* **WHAT THE EXERCISE ASKS**: Please give the data again in full, exactly as it reads.

------------------------------------

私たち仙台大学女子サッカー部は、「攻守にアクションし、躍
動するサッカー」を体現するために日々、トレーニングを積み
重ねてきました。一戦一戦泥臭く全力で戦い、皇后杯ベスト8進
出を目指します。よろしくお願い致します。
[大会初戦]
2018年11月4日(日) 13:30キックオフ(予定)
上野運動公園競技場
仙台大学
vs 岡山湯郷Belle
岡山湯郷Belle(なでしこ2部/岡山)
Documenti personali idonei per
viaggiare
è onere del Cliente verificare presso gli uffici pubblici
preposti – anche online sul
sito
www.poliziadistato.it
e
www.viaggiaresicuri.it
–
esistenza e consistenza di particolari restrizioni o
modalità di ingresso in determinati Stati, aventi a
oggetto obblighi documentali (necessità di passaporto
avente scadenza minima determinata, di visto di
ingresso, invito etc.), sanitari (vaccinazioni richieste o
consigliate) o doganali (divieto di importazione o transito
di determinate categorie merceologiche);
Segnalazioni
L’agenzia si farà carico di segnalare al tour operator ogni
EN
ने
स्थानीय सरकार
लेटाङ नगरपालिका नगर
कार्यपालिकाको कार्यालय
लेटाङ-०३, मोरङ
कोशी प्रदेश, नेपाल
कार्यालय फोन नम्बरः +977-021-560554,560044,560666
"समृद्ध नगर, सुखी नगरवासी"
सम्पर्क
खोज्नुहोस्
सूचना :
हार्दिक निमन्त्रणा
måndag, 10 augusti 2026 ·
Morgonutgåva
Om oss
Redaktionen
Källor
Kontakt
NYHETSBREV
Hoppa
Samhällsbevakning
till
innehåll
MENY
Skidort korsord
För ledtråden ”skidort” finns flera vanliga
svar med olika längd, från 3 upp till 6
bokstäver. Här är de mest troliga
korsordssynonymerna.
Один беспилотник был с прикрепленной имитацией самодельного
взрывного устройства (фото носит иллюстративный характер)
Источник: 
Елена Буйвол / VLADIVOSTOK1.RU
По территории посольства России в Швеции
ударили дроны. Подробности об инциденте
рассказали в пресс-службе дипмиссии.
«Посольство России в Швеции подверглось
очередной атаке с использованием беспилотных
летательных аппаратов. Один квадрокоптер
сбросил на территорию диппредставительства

------------------------------------

* **TASK SOLUTION**:
私たち仙台大学女子サッカー部は、「攻守にアクションし、躍
動するサッカー」を体現するために日々、トレーニングを積み
重ねてきました。一戦一戦泥臭く全力で戦い、皇后杯ベスト8進
出を目指します。よろしくお願い致します。
[大会初戦]
2018年11月4日(日) 13:30キックオフ(予定)
上野運動公園競技場
仙台大学
vs 岡山湯郷Belle
岡山湯郷Belle(なでしこ2部/岡山)
Documenti personali idonei per
viaggiare
è onere del Cliente verificare presso gli uffici pubblici
preposti – anche online sul
sito
www.poliziadistato.it
e
www.viaggiaresicuri.it
–
esistenza e consistenza di particolari restrizioni o
modalità di ingresso in determinati Stati, aventi a
oggetto obblighi documentali (necessità di passaporto
avente scadenza minima determinata, di visto di
ingresso, invito etc.), sanitari (vaccinazioni richieste o
consigliate) o doganali (divieto di importazione o transito
di determinate categorie merceologiche);
Segnalazioni
L’agenzia si farà carico di segnalare al tour operator ogni
EN
ने
स्थानीय सरकार
लेटाङ नगरपालिका नगर
कार्यपालिकाको कार्यालय
लेटाङ-०३, मोरङ
कोशी प्रदेश, नेपाल
कार्यालय फोन नम्बरः +977-021-560554,560044,560666
"समृद्ध नगर, सुखी नगरवासी"
सम्पर्क
खोज्नुहोस्
सूचना :
हार्दिक निमन्त्रणा
måndag, 10 augusti 2026 ·
Morgonutgåva
Om oss
Redaktionen
Källor
Kontakt
NYHETSBREV
Hoppa
Samhällsbevakning
till
innehåll
MENY
Skidort korsord
För ledtråden ”skidort” finns flera vanliga
svar med olika längd, från 3 upp till 6
bokstäver. Här är de mest troliga
korsordssynonymerna.
Один беспилотник был с прикрепленной имитацией самодельного
взрывного устройства (фото носит иллюстративный характер)
Источник: 
Елена Буйвол / VLADIVOSTOK1.RU
По территории посольства России в Швеции
ударили дроны. Подробности об инциденте
рассказали в пресс-службе дипмиссии.
«Посольство России в Швеции подверглось
очередной атаке с использованием беспилотных
летательных аппаратов. Один квадрокоптер
сбросил на территорию диппредставительства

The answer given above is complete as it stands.